Situé dans la région de Matam, Sinthiou Bamambé, à 800 kms de Dakar, est une bourgade de dix mille âmes. Comme dans beaucoup d’autres localités du Fouta, les impacts de l’émigration sont partout présents : des chefs de famille absents en masse pour cause d’exil économique en Europe et en Afrique Centrale, une jeunesse masculine en proportion réduite parce que partie vendre ses forces ailleurs, beaucoup d’anciens émigrés revenus au bercail et touchant des pensions de retraite françaises dorées, comparées au pouvoir d’achat local. Ce dernier aspect explique certainement le faste qui caractérise parfois certaines cérémonies familiales.
Un mariage, 12 bœufs, 2 tonnes de riz et beaucoup de salive. Un émigré en France a tenu à célébrer le mariage de son fils né dans l’Hexagone, dans son village d’origine, à Sinthiou Bamambé. Une fête peu ordinaire.
La clameur de la cérémonie apparemment hors du commun serait parvenue jusqu’à Matam, pourtant situé à une cinquantaine de kilomètres ? “ Puisque vous voulez creuser ce qui se passe dans la région, allez à Sinthiou Bamambé, il s’y est passé un mariage dont tout le monde parle encore ”. Laye Babédi, un Matamois très au fait des potins de la ville comme des localités environnantes, nous avait en effet mis la puce à l’oreille. Cette union entre deux jeunes personnes à Sinthiou Bamambé, dont le fumet du buffet n’est pas comme les autres, a apparemment marqué les esprits.
Dans cette bourgade de dix mille âmes, point de difficultés pour dénicher la maison des Tallacornabé . Ainsi désigne-t-on ici le clan des Talla (en pulaar). Il s’agit du nom porté par une grande famille du Damga qui a fourni au Fouta une lignée d’Almamy.
Au croisement de quelques ruelles sinueuses situées au détour de la route nationale, se trouve la demeure où l’événement a eu lieu. Une semaine après le grand festin qui y eut lieu, l’endroit est calme. A gauche de l’entrée, un jeune thierno (marabout), allure d’ascète et calme de moine, encadre ses talibés.

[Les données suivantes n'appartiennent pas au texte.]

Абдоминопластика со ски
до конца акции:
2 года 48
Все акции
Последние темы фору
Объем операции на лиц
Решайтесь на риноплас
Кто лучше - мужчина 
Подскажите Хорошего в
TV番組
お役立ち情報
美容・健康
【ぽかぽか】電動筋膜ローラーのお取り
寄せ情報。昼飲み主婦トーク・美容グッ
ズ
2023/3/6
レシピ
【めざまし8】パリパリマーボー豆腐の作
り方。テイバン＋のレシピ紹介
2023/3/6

Assises à même le sol, quelques femmes s’attèlent à éplucher les légumes qui iront agrémenter le déjeuner. Ciré Talla, le mari de l’une d’elles est à l’accueil. Loin de rechigner à parler, c’est plutôt avec plaisir qu’il évoque cet évènement qui suscita “ beaucoup de joie dans le village ”. Lui est un cousin de Mamadou Talla, le marié qui vit en France. “ Il y a eu 12 bœufs, 20 moutons et chèvres, 2 tonnes de riz, 200 litres d’huile et deux charrettes de bois qui ont servi à la préparation des repas ”, se souvient-il. Vivant en France, le jeune marié a tenu à respecter fidèlement les instructions de son père, Amel. Emigré depuis 1972 dans l’Hexagone, Amel Talla habite Mantes-La-Jolie, dans la région parisienne. Il a la particularité, comme beaucoup de “ Foutanké ”, de tenir à son patelin et surtout aux traditions qui y ont cours comme à la prunelle de ses yeux, bien qu’étant aujourd’hui un citoyen français. “ Je me considère toujours comme un émigré et ma progéniture doit connaître ses origines ”. Un précepte qui en dit long sur ses motivations.

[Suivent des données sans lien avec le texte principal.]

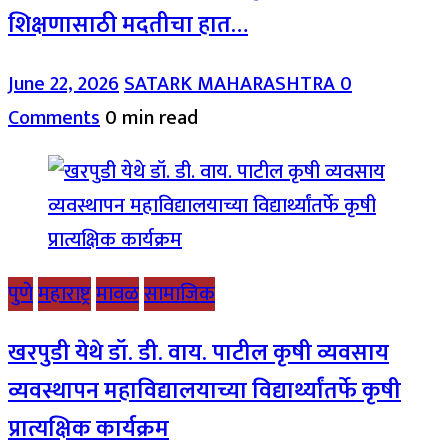
शिक्षणासाठी मदतीचा हात…
June 22, 2026
SATARK MAHARASHTRA
0
Comments
0 min read
पुणे
महाराष्ट्र
मावळ
सामाजिक
खरपुडी येथे डॉ. डी. वाय. पाटील कृषी व्यवसाय
व्यवस्थापन महाविद्यालयाच्या विद्यार्थ्यांतर्फे कृषी
प्रात्यक्षिक कार्यक्रम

A 62 ans, Amel est un préretraité coulant paisiblement ses jours entre Mantes-La-Jolie, Sinthiou Bamambé et, plus rarement, la capitale sénégalaise. Cet homme à l’allure fine et au parler posé n’a jamais oublié pourquoi un jour d’avril 1972, il avait osé l’aventure en France. S’il y a réussi, jamais il n’a oublié les siens demeurés au village. Ainsi donc, lorsque son fils de 29 ans décide de se marier, c’est à Dakar qu’il décide de tenir la cérémonie religieuse. Mais le village natal ne pouvait manquer d’avoir sa part de la cérémonie. Il eut même la plus grande part de la fête. Combien d’argent a été dépensé pour ce mariage ? Difficile à chiffrer. Ciré avance le chiffre de près de 5 millions de Fcfa dont une brique distribuée aux griots. Quant aux “ machubé ” , un bœuf leur a été offert. Les « Machubé » désignent les « esclaves de case » au Fouta. Dans cet environnement très conservateur, le système des castes garde toute sa vivacité. Loin d’être à ses yeux un simple exercice de “ en veux-tu, en voilà ? ”, Amel Talla justifie de telles largesses par le poids de la tradition.
AVATARS DE LA TRADITION
“ Les dons aux griots, c’est notre coutume. Mes parents l’avaient fait pour moi ”, se justifie-t-il. “ En réalité, nous avons dépensé peu d’argent. Il y a eu beaucoup de personnes qui ont chacune, à sa manière, contribué aux charges ”, avance-t-il en donnant l’exemple des bœufs. “ J’en ai acheté un seul sur les douze ; tous les autres ont été offerts par des amis et parents ”.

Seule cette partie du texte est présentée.